Una situazione in controtendenza rispetto al consumo pro capite di fine ‘900 e inizio Terzo Millennio. Le ragioni sono più d’una: i crescenti flussi migratori; la diffusione della cucina etnica, con particolare riferimento al sushi; l’aumento della domanda di prodotti derivanti dal cereale; l’industria alimentare che sempre più utilizza il riso come ingrediente per altri prodotti alimentari. L’incremento della superficie si avvicinerebbe a quella già raggiunta nel 2010. Nel dettaglio: il tondo da 58 mila a 65 mila ettari; loto, ariete e similari da 29 mila a 36 mila; il Carnaroli da 19.500 a 21 mila. Invariata la quota del cereale per risotti (64 mila ha). Varie medio e lungo A: da 10.969 ettari a 12 mila. Un’indicazione per il lungo B: da 49 mila a 59 mila ha.

Francese analizza anche la situazione di mercato in Europa: 2,5 milioni di tonnellate il consumo di cui il 60 per cento tipo Indica (varietà con chicco lungo e cristallino), un milione di tonnellate lo Japonica (risotti).
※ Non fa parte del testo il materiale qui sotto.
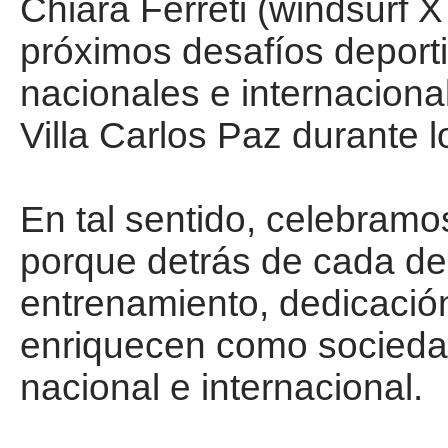
Chiara Ferreti (windsurf X
próximos desafíos deport
nacionales e internaciona
Villa Carlos Paz durante 
En tal sentido, celebramo
porque detrás de cada de
entrenamiento, dedicació
enriquecen como sociedad
nacional e internacional.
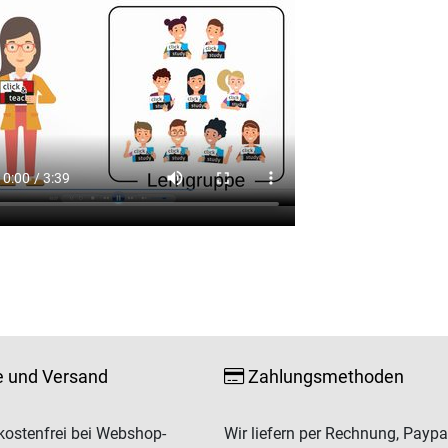
e und Versand
Zahlungsmethoden
ostenfrei bei Webshop-
Wir liefern per Rechnung, Paypa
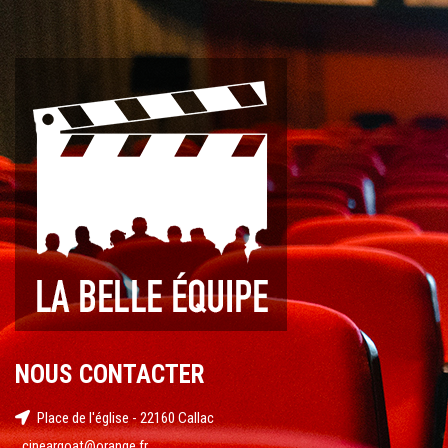
NOUS CONTACTER
Place de l'église - 22160 Callac
cineargoat@orange.fr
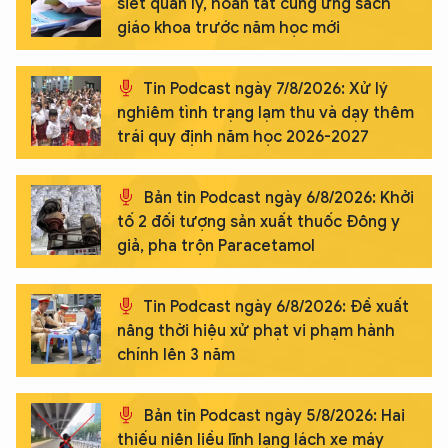
siết quản lý, hoàn tất cung ứng sách
giáo khoa trước năm học mới
Tin Podcast ngày 7/8/2026: Xử lý
nghiêm tình trạng lạm thu và dạy thêm
trái quy định năm học 2026-2027
Bản tin Podcast ngày 6/8/2026: Khởi
tố 2 đối tượng sản xuất thuốc Đông y
giả, pha trộn Paracetamol
Tin Podcast ngày 6/8/2026: Đề xuất
nâng thời hiệu xử phạt vi phạm hành
chính lên 3 năm
Bản tin Podcast ngày 5/8/2026: Hai
thiếu niên liều lĩnh lạng lách xe máy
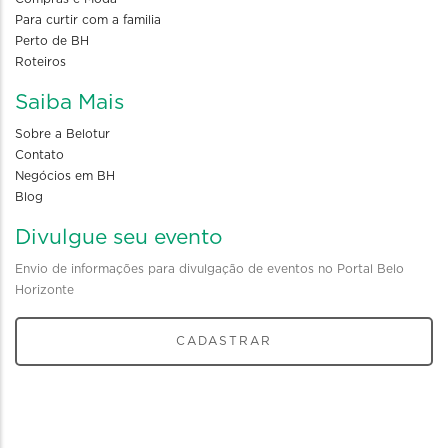
Para curtir com a familia
Perto de BH
Roteiros
Saiba Mais
Sobre a Belotur
Contato
Negócios em BH
Blog
Divulgue seu evento
Envio de informações para divulgação de eventos no Portal Belo
Horizonte
CADASTRAR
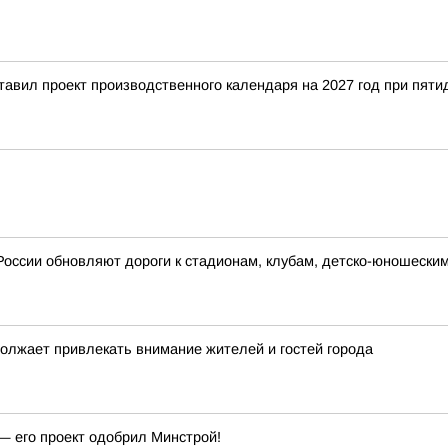
тавил проект производственного календаря на 2027 год при пят
России обновляют дороги к стадионам, клубам, детско-юношески
должает привлекать внимание жителей и гостей города
— его проект одобрил Минстрой!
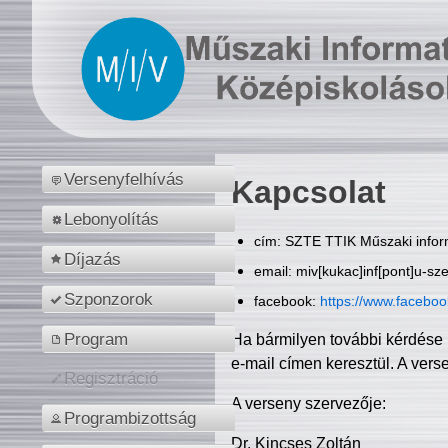
Versenyfelhívás
Kapcsolat
Lebonyolítás
cím: SZTE TTIK Műszaki inform
Díjazás
email: miv[kukac]inf[pont]u-sz
Szponzorok
facebook:
https://www.facebo
Program
Ha bármilyen további kérdése 
e-mail címen keresztül. A vers
Regisztráció
A verseny szervezője:
Programbizottság
Dr. Kincses Zoltán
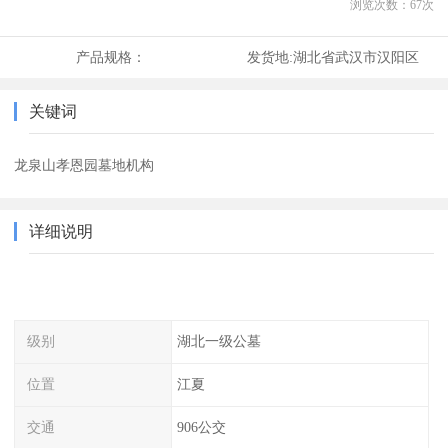
浏览次数：
67
次
产品规格：
发货地:
湖北省武汉市汉阳区
关键词
龙泉山孝恩园墓地机构
详细说明
级别
湖北一级公墓
位置
江夏
交通
906公交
Ancora: 1,3 milioni è prodotto in UE; il resto viene importato. Per quanto riguarda l’Indica l’Italia riesce a soddisfare le richieste soltanto per il 14 per cento e da qui l’invito a estendere la superficie a queste varietà. L’incremento dell’ettarato consentirebbe alla nostra industria di trasformazione di disporre di 100 mila tonnellate in più da immettere sul mercato. Viceversa – prevede il presidente di Airi – sarà il riso da import a mantenere gli spazi. Questo scenario potrebbe avverarsi anche nel momento in cui verrebbe a mancare la clausola di salvaguardia in scadenza a gennaio 2020, lo scudo che impediva al cereale del Sudest asiatico di sbarcare in Europa a prezzi concorrenziali e a dazio zero. Ai timori dei risicoltori secondo cui un incremento della produzione potrebbe portare alla diminuzione delle quotazioni, Francese risponde: “Spero che il messaggio di Airi possa essere accolto in maniera positiva, l’industria pagherà prezzi adeguati”. Ma dove trovare nuovi spazi per una “risaia extralarge”? Secondo l’industria ci sarebbero ancora aree vicine a quelle del cosiddetto triangolo d’oro della risicoltura italiana (Vercelli-Novara-Pavia) in grado di rispondere alle richieste: nel Milanese e nel Lodigiano, ad esempio. Insomma, i margini ci sarebbero tutti. Si vedrà nelle prossime settimane quali saranno le indicazioni di semina degli agricoltori.